A while back I wrote about the need to break out of the comfort zone in order to create brand growth. The scary thing is that data can be one of the things that helps create the comfort zone. Our data becomes the lens through which we see the world and the real opportunities lie outside our view.

I was reminded on my original post by this article in The Drum written by Alistair Beattie. In the article he warns against brands being pebbles on the shore of the sea of indifference and proposes that the solution is to focus on human insights not just data. He warns against viewing people as averages and states,

“Data are useful, meaningful and often illuminating but not a silver bullet. It is a fallacy to think that humans are reducible to what we can measure.”

Unfortunately, I think Beattie is entirely right when he warns of reducing people to what we can easily measure. People vary dramatically in their needs, values and desires and when people interact with the world around them differences in context produce apparently chaotic behavior. For all the freely available data and powerful analytic tools available to us today the problem remains that people’s behavior is the product of far more than is reflected in their digital exhaust.

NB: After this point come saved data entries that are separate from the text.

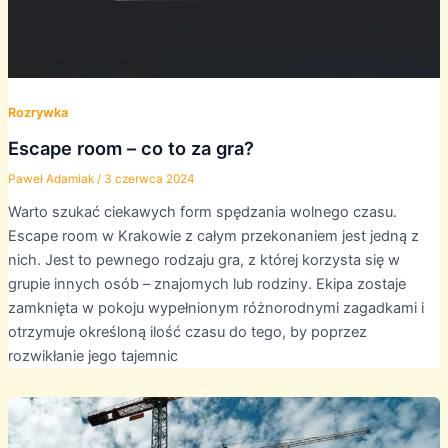
Rozrywka
Escape room – co to za gra?
Paweł Adamiak
/
3 czerwca 2024
Warto szukać ciekawych form spędzania wolnego czasu.
Escape room w Krakowie z całym przekonaniem jest jedną z
nich. Jest to pewnego rodzaju gra, z której korzysta się w
grupie innych osób – znajomych lub rodziny. Ekipa zostaje
zamknięta w pokoju wypełnionym różnorodnymi zagadkami i
otrzymuje określoną ilość czasu do tego, by poprzez
rozwikłanie jego tajemnic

But the real problem is bigger than just missing data. The question is will the data readily available to us ever do more than reflect the world as it exists now? I suspect Jeff Bezos might answer that question as follows:

“You, the product or service owner, must understand the customer, have a vision, and love the offering. Then, beta testing and research can help you find your blind spots.”

Blind spots exist because we either do not have the data to start with or because we simply choose not to think about what the data might not be telling us. When you see the same data week in and week out telling you that this is your market share, this is your distribution, this is the way people think of your brand, then this becomes to defining view of the brand. Your viewpoint becomes anchored to the way that things are now not what they could be.

In this way, research data often supports staying in that comfort zone and makes it easier to focus on optimization rather than trying something completely new and different. This is not the fault of data – it’s how the data is analyzed interpreted and applied to decision making. To make data truly useful we need to engage with it, envisage what might be and transform our understanding.